本文利用Mg-Si的结晶特点,采用熔融铸造法在镁基体上原位生成Mg_2Si增强颗粒,成功制备出不同Mg_2Si含量的Mg_2Si/Mg基复合材料。研究表明,不同Si的加入量会影响生成的Mg_2Si颗粒的数量、形态和分布。当Si的含量超过Mg-Si共晶成分(1.34wt.%)后,随着Si的加入量增加,虽然不能改变共晶Mg_2Si的数量、形态和分布,但是初生Mg_2Si的量会逐渐增加,形态会呈“细小的颗粒-粗大的颗粒-花瓣状-单支树枝晶-多支树枝晶”的规律演变,当Si含量达到3wt.%时,初生Mg_2Si颗粒局部有团聚现象。
随后考察了不同温度、不同外加应力载荷条件下,原位自生Mg_2Si/Mg基复合材料的高温蠕变行为。结果表明:温度、载荷、增强相含量是影响Mg_2Si/Mg基复合材料蠕变性能的三个主要因素。在较高的蠕变温度和应力下,复合材料表现出较差的蠕变性能,随着Mg_2Si含量的增加,复合材料的蠕变性能逐渐提高。通过材料的蠕变表观应力指数和蠕变表观激活能分析,发现原位自生Mg_2Si/Mg基复合材料的蠕变变形机制为蠕变由位错攀移和第二相增强控制。
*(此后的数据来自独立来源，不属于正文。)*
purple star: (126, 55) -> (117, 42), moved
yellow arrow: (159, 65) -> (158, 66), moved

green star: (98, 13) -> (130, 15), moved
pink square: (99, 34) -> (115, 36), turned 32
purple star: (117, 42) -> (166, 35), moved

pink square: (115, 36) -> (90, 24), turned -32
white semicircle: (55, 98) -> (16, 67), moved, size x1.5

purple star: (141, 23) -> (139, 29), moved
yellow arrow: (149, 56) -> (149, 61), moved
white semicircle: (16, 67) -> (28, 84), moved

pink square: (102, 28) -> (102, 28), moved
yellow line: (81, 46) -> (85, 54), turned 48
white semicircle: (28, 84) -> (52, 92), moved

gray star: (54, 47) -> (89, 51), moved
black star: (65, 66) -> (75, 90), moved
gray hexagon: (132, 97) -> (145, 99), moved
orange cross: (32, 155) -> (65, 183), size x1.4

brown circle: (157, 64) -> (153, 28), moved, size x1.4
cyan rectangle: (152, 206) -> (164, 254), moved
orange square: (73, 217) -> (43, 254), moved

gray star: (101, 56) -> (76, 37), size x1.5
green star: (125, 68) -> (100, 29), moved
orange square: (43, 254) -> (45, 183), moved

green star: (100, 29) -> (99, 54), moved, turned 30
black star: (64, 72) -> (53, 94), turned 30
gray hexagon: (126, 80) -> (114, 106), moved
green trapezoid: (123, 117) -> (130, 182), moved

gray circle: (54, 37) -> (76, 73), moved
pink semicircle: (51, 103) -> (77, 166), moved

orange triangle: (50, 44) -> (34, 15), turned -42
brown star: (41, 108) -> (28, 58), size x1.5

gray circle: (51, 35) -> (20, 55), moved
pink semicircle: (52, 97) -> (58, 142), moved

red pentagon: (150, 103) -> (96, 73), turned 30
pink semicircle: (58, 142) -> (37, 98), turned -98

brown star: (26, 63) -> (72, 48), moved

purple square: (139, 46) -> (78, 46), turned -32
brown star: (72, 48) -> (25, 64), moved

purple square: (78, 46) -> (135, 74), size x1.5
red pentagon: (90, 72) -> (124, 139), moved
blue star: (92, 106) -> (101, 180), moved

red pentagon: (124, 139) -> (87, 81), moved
当Mg_2Si增强相含量较低,蠕变温度较高时,蠕变过程主要由位错攀移控制;而当增强相含量较高,蠕变温度较低时,主要由第二相增强控制;当蠕变条件处在两者之间时可能由位错攀移和第二相增强共同控制。通过对蠕变拉伸断口的扫描分析可知,Mg_2Si/Mg基复合材料的蠕变断裂过程是由韧窝和准解理断裂混合控制的蠕变断裂。
Due to the high specific strength and specific stiffness, low thermal expansion coefficient, high young’s modulus, Magnesium matrix composites are considered as one of the main choice to improve the performance of magnesium alloys. In-situ magnesium matrix composite are considered as one of magnesium matrix composites research and development directions, not only it can overcome the pollution caused by external enhanced,but also it have small organizations,well interface bonding, etc.
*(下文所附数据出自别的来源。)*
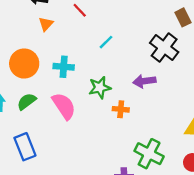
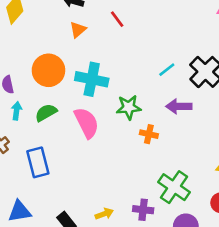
cyan line: (106, 42) -> (167, 70), moved
cyan cross: (64, 67) -> (92, 79), size x1.4

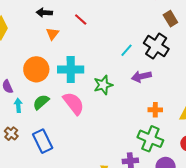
orange cross: (149, 134) -> (155, 110), moved

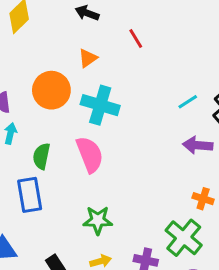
orange triangle: (52, 34) -> (88, 58), moved
green star: (103, 85) -> (98, 220), moved
green semicircle: (41, 102) -> (41, 156), moved, turned -54

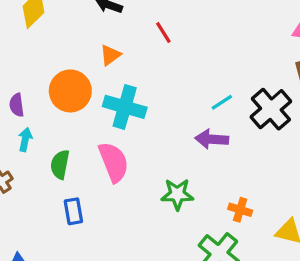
purple arrow: (198, 145) -> (212, 139), moved
blue rectangle: (30, 195) -> (73, 211), moved, size x0.7
green star: (98, 220) -> (177, 194), moved

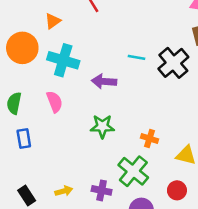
cyan line: (222, 102) -> (137, 57), turned 42
purple arrow: (212, 139) -> (104, 81), moved
pink semicircle: (114, 162) -> (54, 102), size x0.7

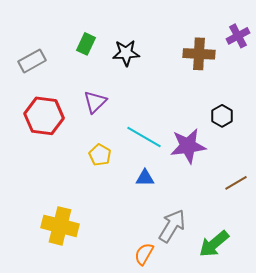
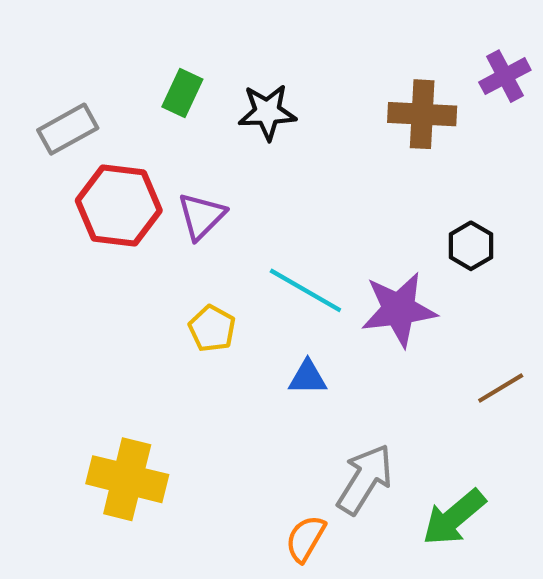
red hexagon: (44, 116) -> (119, 205), moved

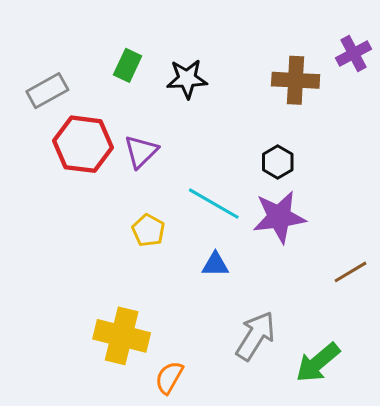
black hexagon: (471, 246) -> (278, 162), moved
yellow cross: (127, 479) -> (122, 336), moved
orange semicircle: (305, 539) -> (169, 377), moved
In this thesis, make use of the crystallization characteristics of Mg-Si alloy, in-situ high-performance Mg_2Si particle can be formed in the process of melt casting, therefore it successfully prepared Mg_2Si/Mg composites with different content of Mg_2Si. Besides, adding different Si content will affected the amount,shape and distribution of Mg_2Si particle. When the Si content is more than Mg-Si eutectic composition (1.34wt.%), with the increase of Si content, the amount of paimary Mg_2Si will increase gradually, and its morphology will evolve, and take on“small particles-coarse particles-petal-single dendrite-multivessel dendrite”. When the Si content is up to 3wt.%, the paimary Mg_2Si will agglomerate obviously.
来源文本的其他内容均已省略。